3.13.2009

Lecturing Jim Cramer


According to the Chicago Tribune: Delivering to Jim Cramer a show-long lecture about the responsibilities of a financial news network, Jon Stewart positioned himself as the thinking man's Rick Santelli, as a guy who's also mad as hell, but at the people who deserve the ire.


In the much anticipated Cramer vs. Stewart showdown on "The Daily Show" Thursday night after a week of public back-and-forth, Stewart wore the populist hat CNBC reporter Santelli tried to don a couple of weeks ago in delivering an on-air "rant," as Santelli called it, against irresponsible mortgage takers.


"They burned the [bleeping] house down with our money," Stewart said, seething, of Wall Street insiders who turned piles of dubious loans into instruments of short-term profit, "and walked away rich as hell, and you guys knew that that was going on."


The crowd at Comedy Central's studio cheered because it was good populism, well aimed and well delivered. And Cramer, the usually peripatetic host of CNBC's "Mad Money," sat and took it, mostly, like a schoolboy willing to let the teacher go on in hopes of still being allowed to graduate.


Stewart creamed him, if anything almost to a fault. He urged Cramer and his newschannel brethren to report rather than blindly trust what CEOs say (Cramer's primary defense of CNBC's lack of vigilance). But, really, Stewart didn't report himself; he delivered a 22-minute opinion column, occasionally interrupted by Cramer shoulder shrugs, "okays," and mea culpas plus, bringing in financial TV in general, wea culpas.
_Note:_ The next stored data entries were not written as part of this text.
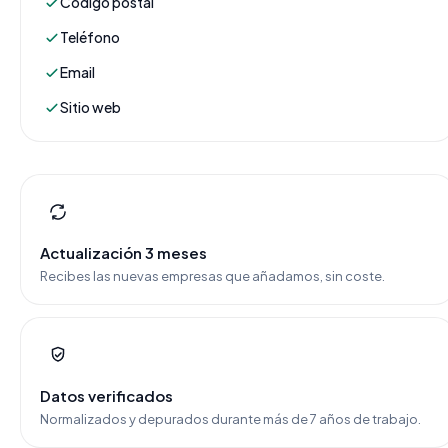
Código postal
Teléfono
Email
Sitio web
Actualización 3 meses
Recibes las nuevas empresas que añadamos, sin coste.
Datos verificados
Normalizados y depurados durante más de 7 años de trabajo.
Not that Cramer had much defense to offer. This was his response to the burning down the house comment, Stewart's most passionate: "Okay. Alright. I have a wall of shame [on the show]. Why do I have banana cream pies? 'Cause I throw them at CEOs. Do you know how many times I have 'pantsed' CEOs on my show?"


That's not a defense. It's another count in the indictment, an admission to not taking this stuff as seriously as, we now see, it ought to have been taken.


"It feels like we are capitalizing your adventure," Stewart said to Cramer, a former trader who, Thursday morning, appeared on a show with -- no joke -- convicted criminal Martha Stewart, pounding dough, little gifts that Stewart's writers did not fail to unwrap.


But this really wasn't about getting laughs. Right before the burning house remark, the man Cramer had derisively called a "comedian" showed a video clip of Cramer talking about how to manipulate stock and said, "I understand you want to make finance entertaining, but it's not a [bleeping] game… I can't tell you how angry that makes me, because what it says to me is you all know.... [There's] a game you know is going on but that you go on television as a financial network and pretend it isn’t happening."


He called it "this weird Wall Street side bet" happening on top of, and dwarfing, the public game of whether stock A or B is headed up or down. He kept the focus, almost unrelentingly, on the Wall Street gamesmen and women who turned bad mortgages into epic disaster and, to his credit, tried to indict Cramer and his colleagues en masse, and for failing a broader civic duty.


"I hope that was as uncomfortable to watch as it was to do," Stewart said when it was over.


That, Mr. Santelli, is how you do populist. See the difference between that and standing in a roomful of traders, going after a guy whose house maybe had two more bathrooms than he should have been able to afford?


Funny side note: Late in the show, as things were winding down, ads came on successively for Bank of America, which has seen its stuck tumble in the crisis as it bought more troubled financial firms, and for Apple, the stock of which Cramer seemingly talked about being able to influence in one of "Daily Show's" clips.